Object Detection with SSD in Python

Table Of Contents


This sample, uff_ssd, implements a full UFF-based pipeline for performing inference with an SSD (InceptionV2 feature extractor) network.

This sample is based on the SSD: Single Shot MultiBox Detector paper. The SSD network, built on the VGG-16 network, performs the task of object detection and localization in a single forward pass of the network. This approach discretizes the output space of bounding boxes into a set of default boxes over different aspect ratios and scales per feature map location. At prediction time, the network generates scores for the presence of each object category in each default box and produces adjustments to the box to better match the object shape. Additionally, the network combines predictions from multiple features with different resolutions to naturally handle objects of various sizes.

This sample is based on the TensorFlow implementation of SSD. For more information, download ssd_inception_v2_coco. Unlike the paper, the TensorFlow SSD network was trained on the InceptionV2 architecture using the MSCOCO dataset which has 91 classes (including the background class). The config details of the network can be found here.
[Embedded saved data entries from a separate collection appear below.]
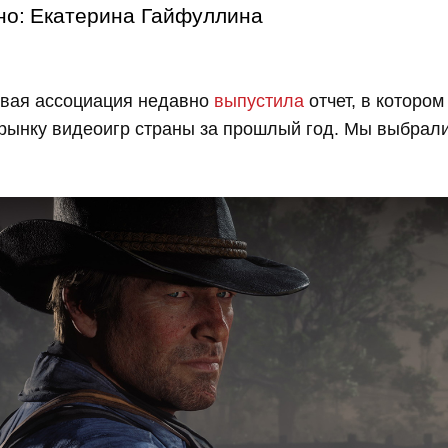
но:
Екатерина Гайфуллина
овая ассоциация недавно
выпустила
отчет, в котором
 рынку видеоигр страны за прошлый год. Мы выбрали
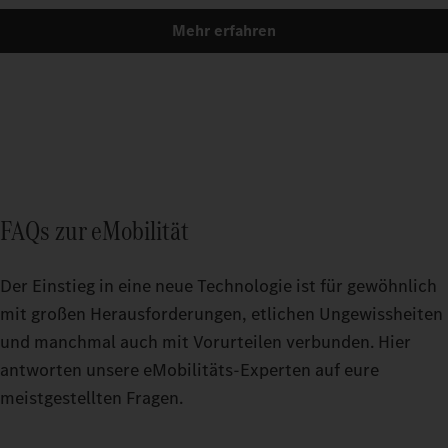
Mehr erfahren
FAQs zur eMobilität
Der Einstieg in eine neue Technologie ist für gewöhnlich
mit großen Herausforderungen, etlichen Ungewissheiten
und manchmal auch mit Vorurteilen verbunden. Hier
antworten unsere eMobilitäts-Experten auf eure
meistgestellten Fragen.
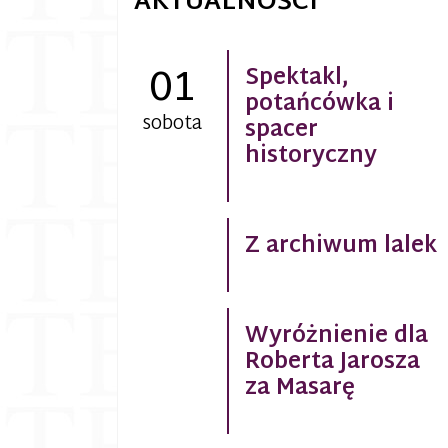
AKTUALNOŚCI
01
Spektakl,
potańcówka i
sobota
spacer
historyczny
Z archiwum lalek
Wyróżnienie dla
Roberta Jarosza
za Masarę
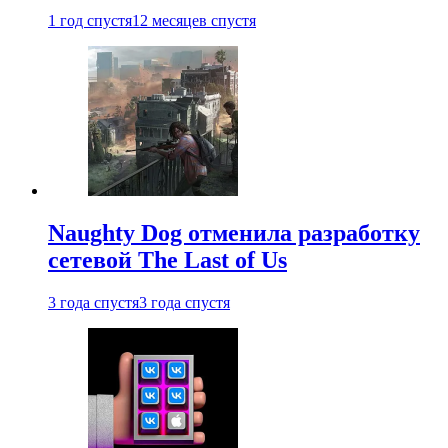
1 год спустя
12 месяцев спустя
Naughty Dog отменила разработку
сетевой The Last of Us
3 года спустя
3 года спустя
How does this sample work?

The sample uses a pretrained ssd_inception_v2_coco_2017_11_17 model to perform inference. Additionally, it superimposes bounding boxes on the input image as a post-processing step.

The SSD network performs the task of object detection and localization in a single forward pass of the network. The TensorFlow SSD network was trained on the InceptionV2 architecture using the MSCOCO dataset.
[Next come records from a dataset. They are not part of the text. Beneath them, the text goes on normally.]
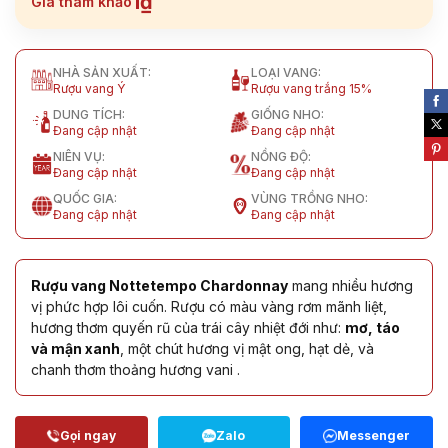
1₫
Giá tham khảo
NHÀ SẢN XUẤT:
LOẠI VANG:
Rượu vang Ý
Rượu vang trắng 15%
DUNG TÍCH:
GIỐNG NHO:
Đang cập nhật
Đang cập nhật
NIÊN VỤ:
NỒNG ĐỘ:
Đang cập nhật
Đang cập nhật
QUỐC GIA:
VÙNG TRỒNG NHO:
Đang cập nhật
Đang cập nhật
Rượu vang Nottetempo Chardonnay
mang nhiều hương
vị phức hợp lôi cuốn. Rượu có màu vàng rơm mãnh liệt,
hương thơm quyến rũ của trái cây nhiệt đới như:
mơ, táo
và mận xanh
, một chút hương vị mật ong, hạt dẻ, và
chanh thơm thoảng hương vani .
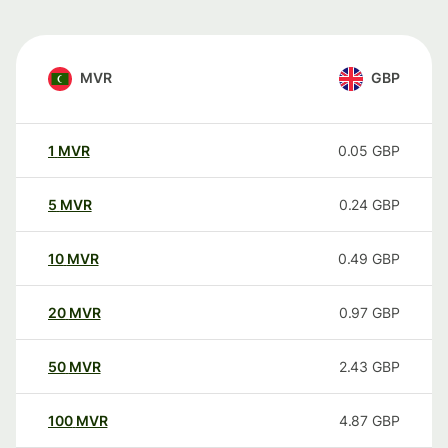
MVR
GBP
1
MVR
0.05
GBP
5
MVR
0.24
GBP
10
MVR
0.49
GBP
20
MVR
0.97
GBP
50
MVR
2.43
GBP
100
MVR
4.87
GBP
The sample makes use of TensorRT plugins to run the SSD network. To use these plugins the TensorFlow graph needs to be preprocessed.

When picking an object detection model for our application the usual trade-off is between model accuracy and inference time. In this sample we show how inference time of pretrained network can be greatly improved, without any decrease in accuracy, using TensorRT. In order to do that, we take a pretrained Tensorflow model, and use TensorRT’s UffParser to build a TensorRT inference engine.

The main components of this network are the Preprocessor, FeatureExtractor, BoxPredictor, GridAnchorGenerator and Postprocessor.

Preprocessor The preprocessor step of the graph is responsible for resizing the image. The image is resized to a 300x300x3 size tensor. The preprocessor step also performs normalization of the image so all pixel values lie between the range [-1, 1].

FeatureExtractor The FeatureExtractor portion of the graph runs the InceptionV2 network on the preprocessed image. The feature maps generated are used by the anchor generation step to generate default bounding boxes for each feature map.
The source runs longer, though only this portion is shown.